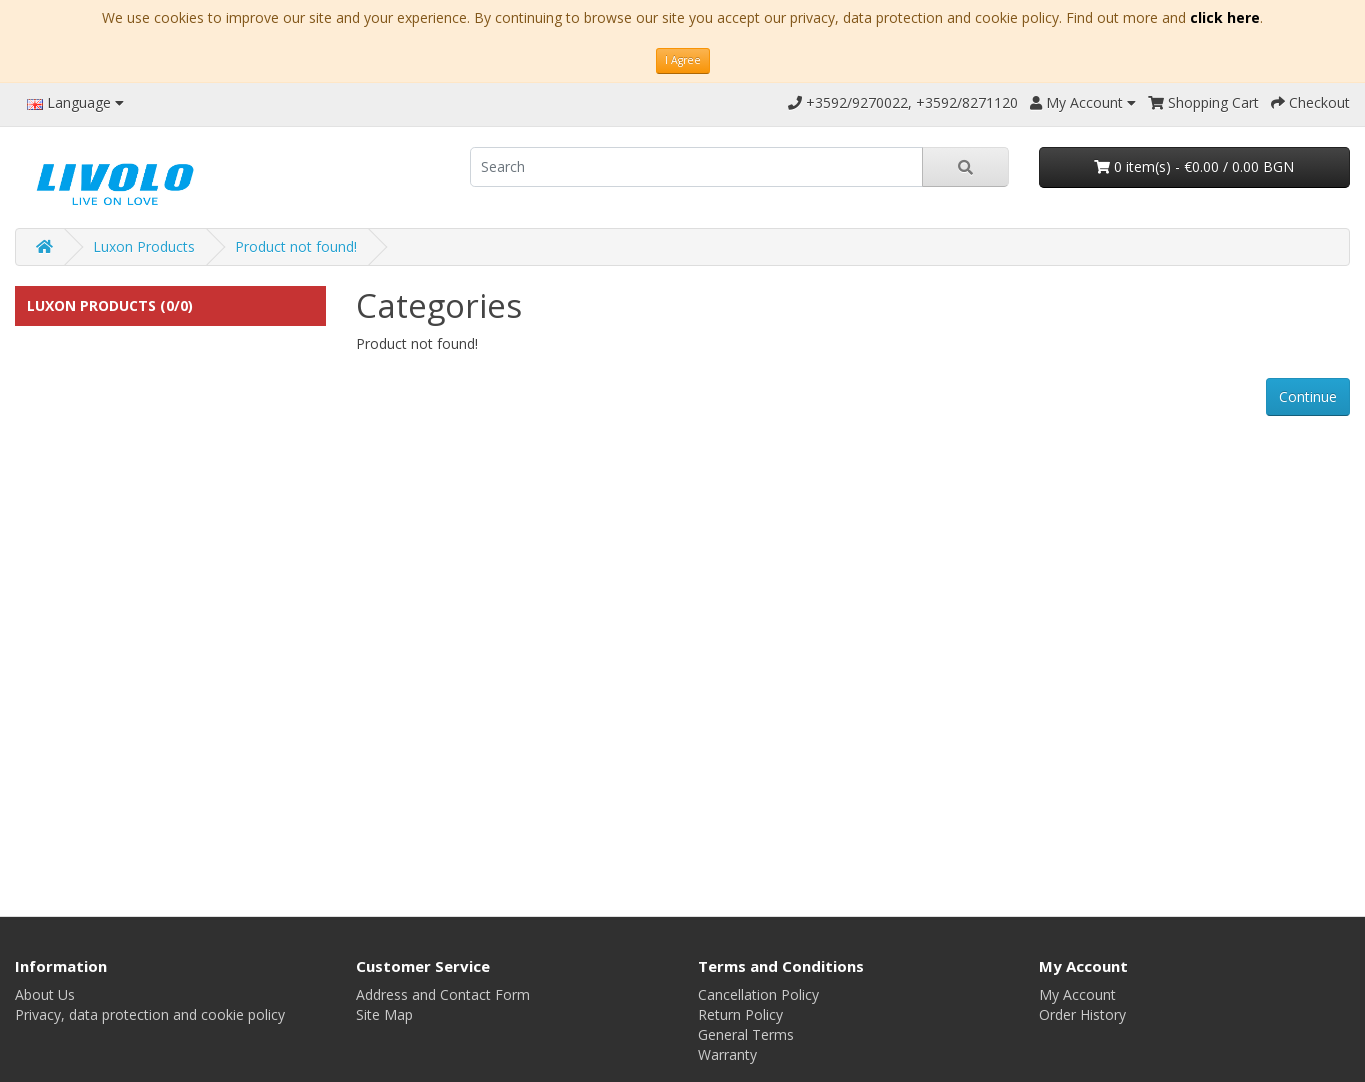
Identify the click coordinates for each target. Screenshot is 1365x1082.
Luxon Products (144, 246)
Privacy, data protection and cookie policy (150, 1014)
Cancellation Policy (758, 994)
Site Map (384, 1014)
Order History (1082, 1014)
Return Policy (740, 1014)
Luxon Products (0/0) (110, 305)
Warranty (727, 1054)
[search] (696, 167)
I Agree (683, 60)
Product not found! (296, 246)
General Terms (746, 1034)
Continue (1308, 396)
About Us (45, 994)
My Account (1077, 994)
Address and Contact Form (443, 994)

---

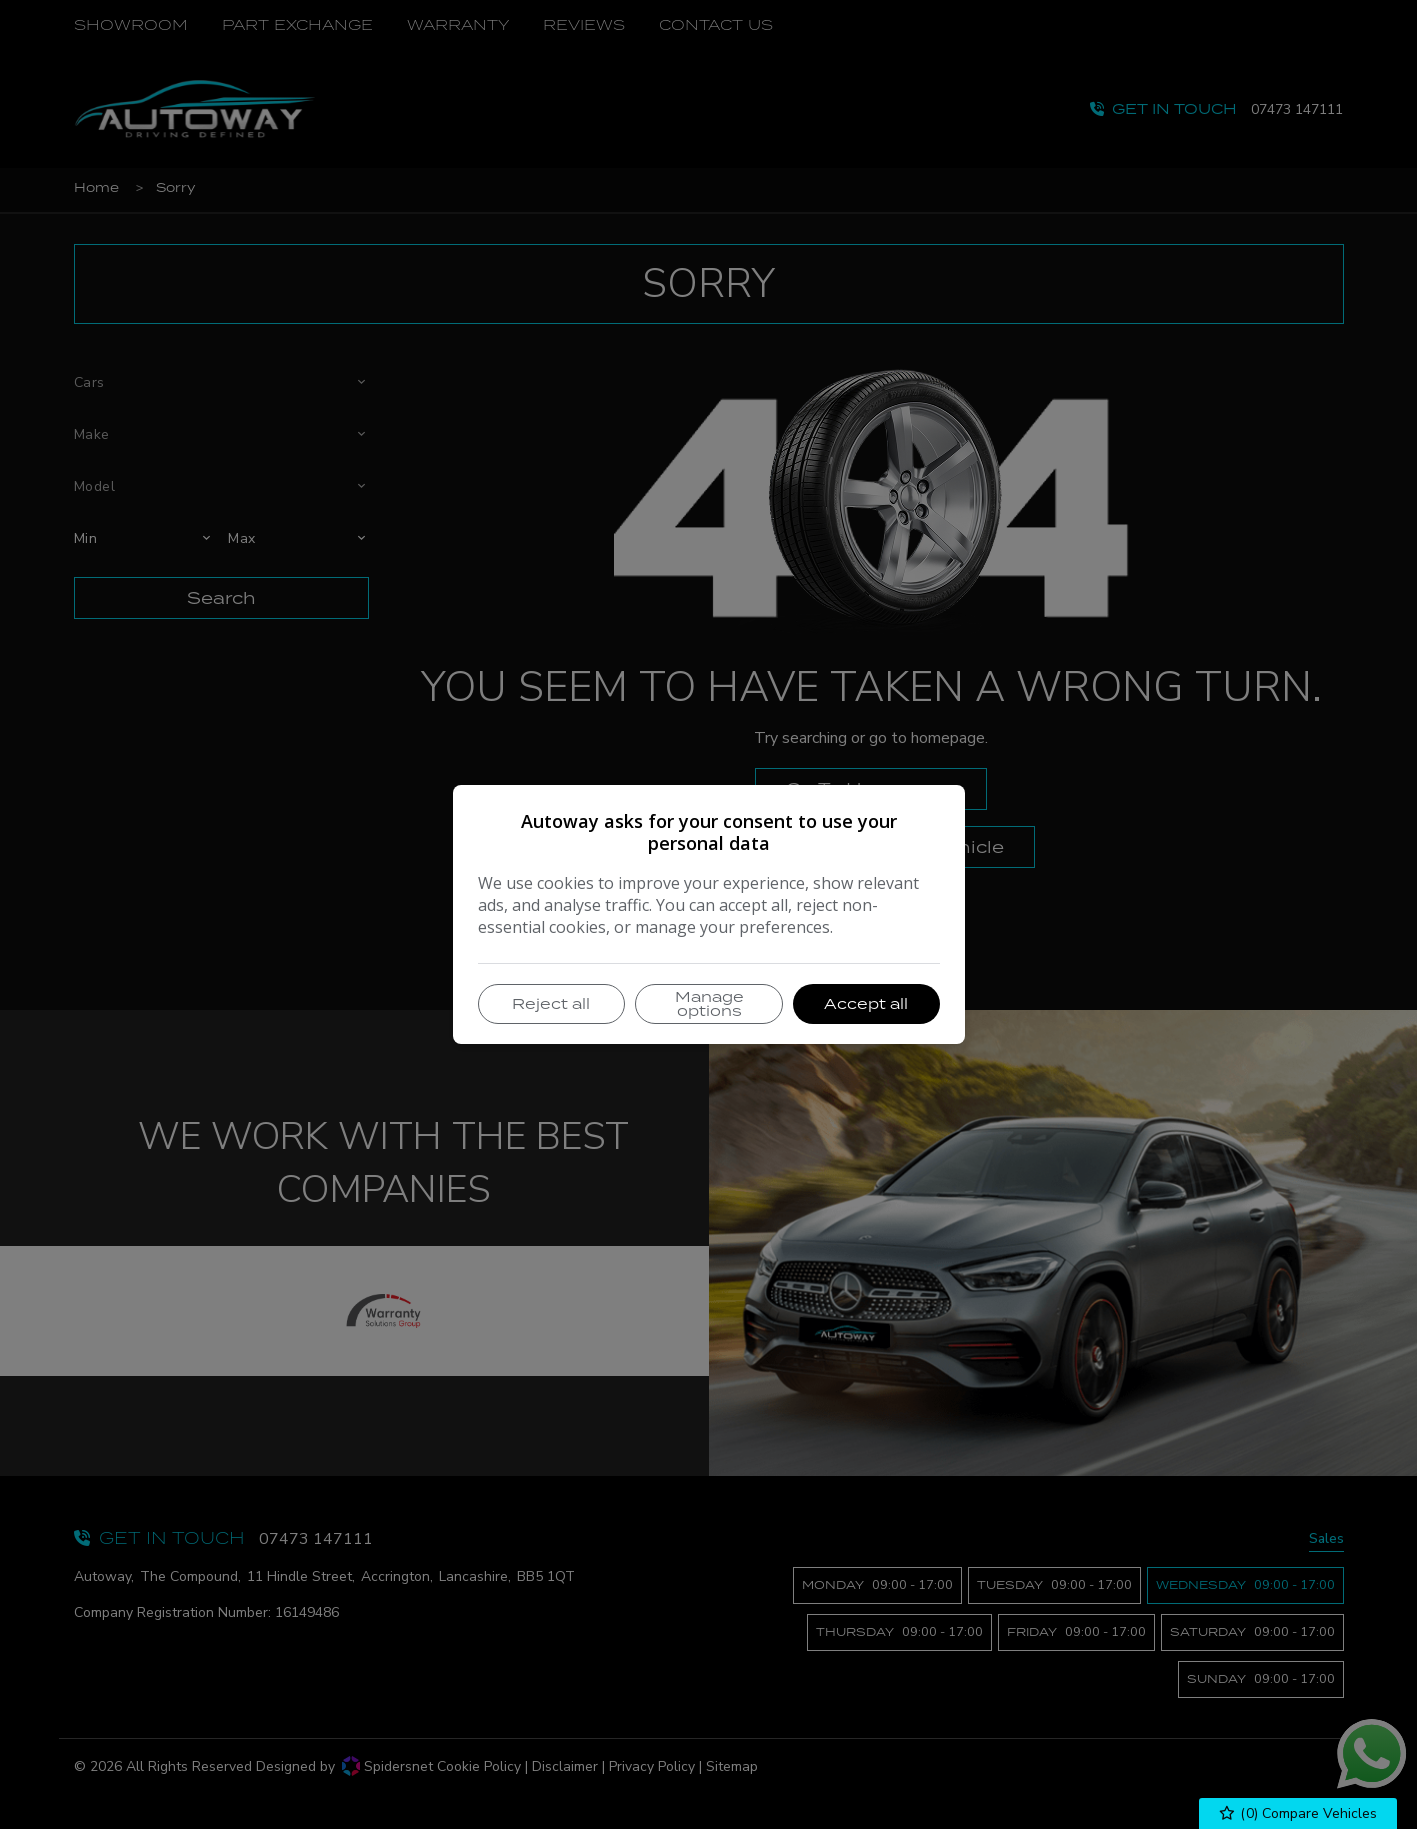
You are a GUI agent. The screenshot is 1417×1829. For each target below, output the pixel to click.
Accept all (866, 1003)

--

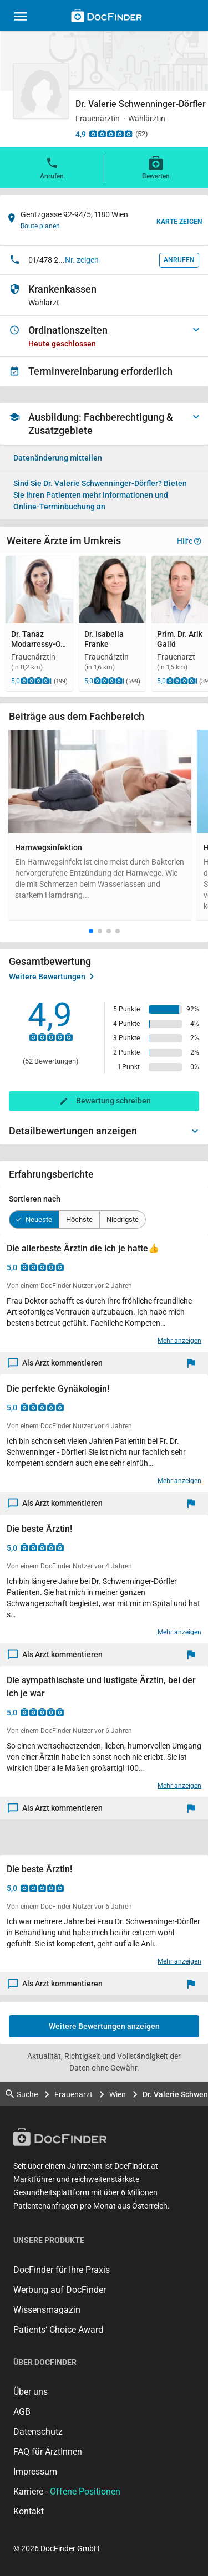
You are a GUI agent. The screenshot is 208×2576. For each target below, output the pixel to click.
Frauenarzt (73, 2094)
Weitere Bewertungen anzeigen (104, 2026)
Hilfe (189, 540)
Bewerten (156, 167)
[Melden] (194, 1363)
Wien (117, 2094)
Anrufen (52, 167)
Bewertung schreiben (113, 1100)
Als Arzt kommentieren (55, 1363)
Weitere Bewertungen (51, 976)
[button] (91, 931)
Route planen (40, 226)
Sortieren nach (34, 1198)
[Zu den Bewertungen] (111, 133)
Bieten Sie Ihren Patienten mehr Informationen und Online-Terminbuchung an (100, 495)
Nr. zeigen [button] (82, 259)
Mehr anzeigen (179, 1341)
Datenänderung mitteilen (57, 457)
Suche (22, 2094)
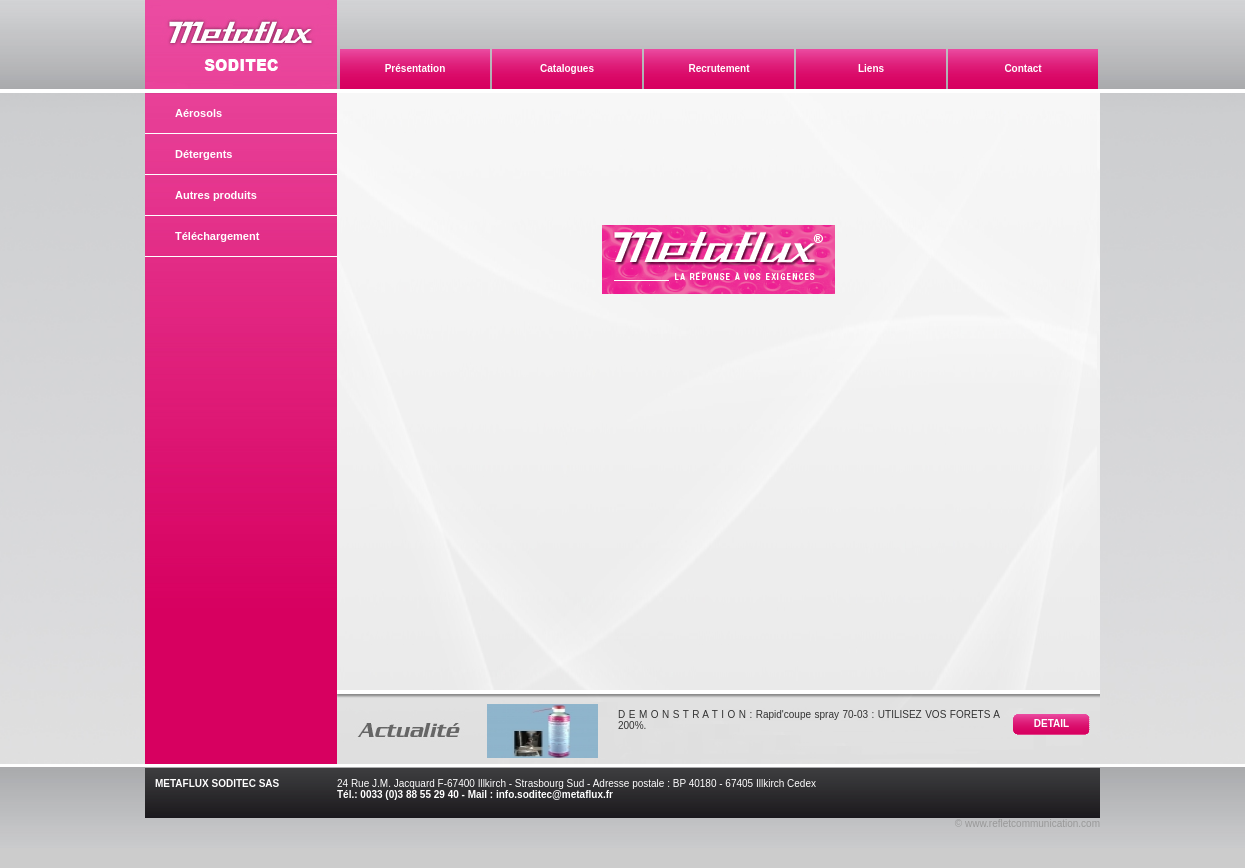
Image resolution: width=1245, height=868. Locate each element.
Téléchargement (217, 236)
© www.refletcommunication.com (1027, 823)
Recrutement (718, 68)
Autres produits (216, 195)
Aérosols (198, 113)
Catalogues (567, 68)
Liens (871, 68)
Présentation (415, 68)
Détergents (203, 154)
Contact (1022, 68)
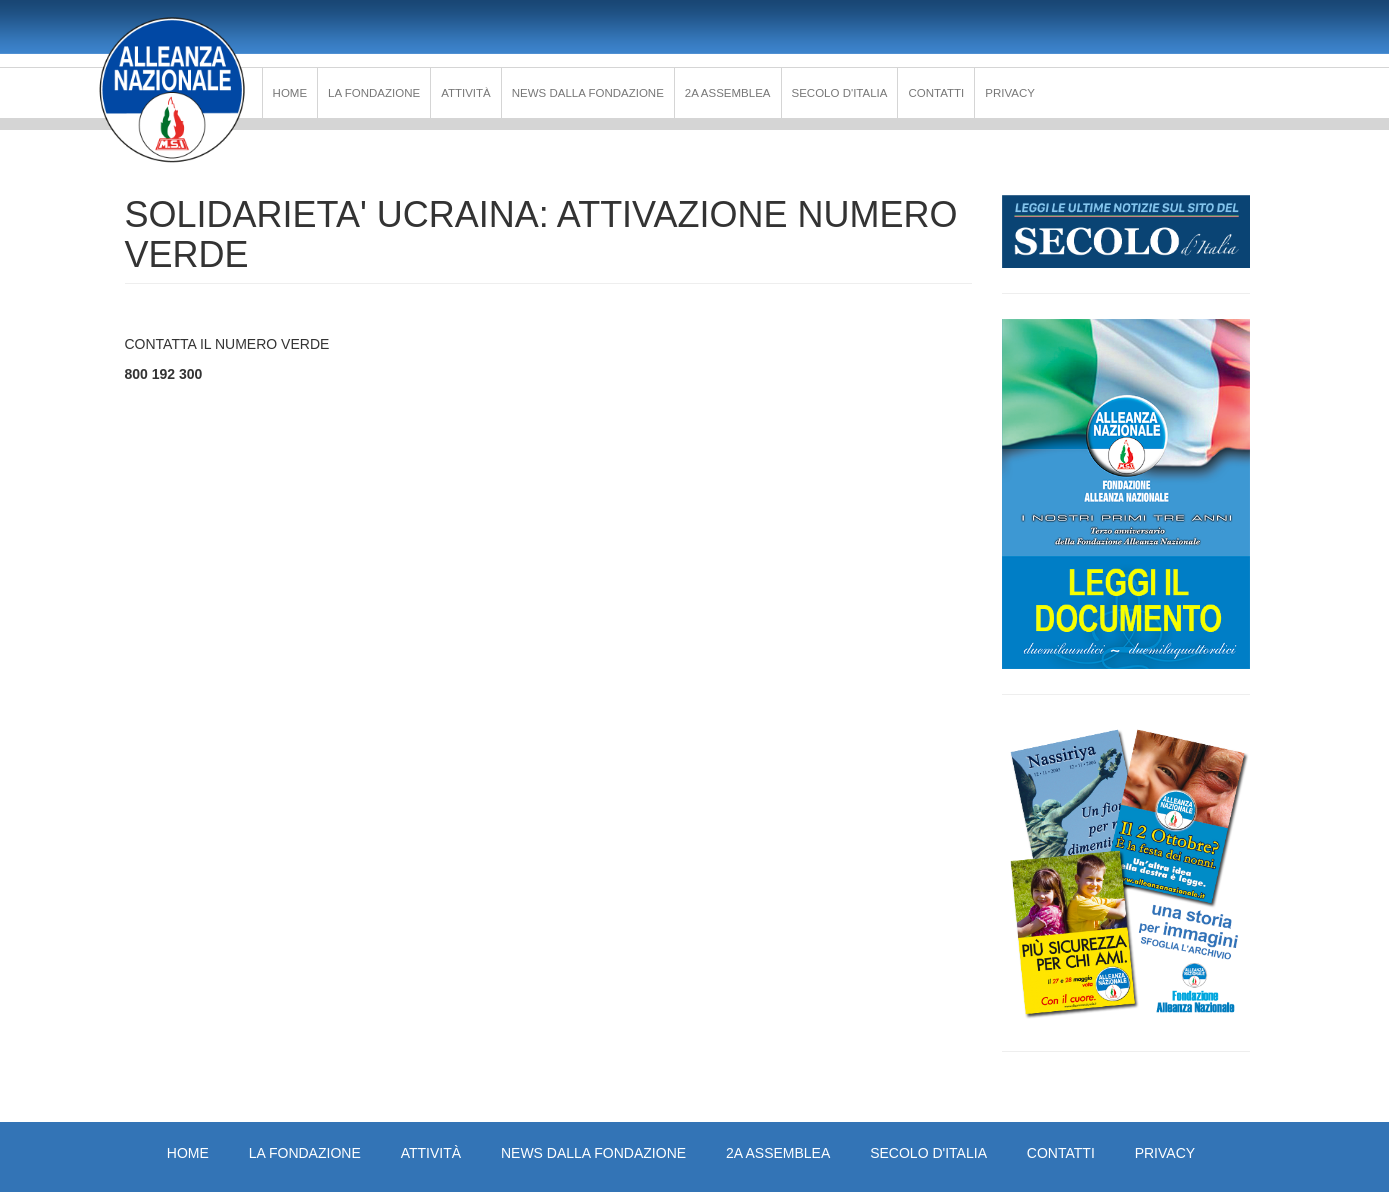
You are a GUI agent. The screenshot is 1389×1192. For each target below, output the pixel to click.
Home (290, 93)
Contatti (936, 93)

- **Instructions to follow**
Starting at the line above that contains "Order History (1082, 1014)", write out each line exactly until the line that contains "Address and Contact Form (443, 994)" has been written, and stop there.

- **Response below**
Order History (1082, 1014)
Return Policy (740, 1014)
Luxon Products (0/0) (110, 305)
Warranty (727, 1054)
[search] (696, 167)
I Agree (683, 60)
Product not found! (296, 246)
General Terms (746, 1034)
Continue (1308, 396)
About Us (45, 994)
My Account (1077, 994)
Address and Contact Form (443, 994)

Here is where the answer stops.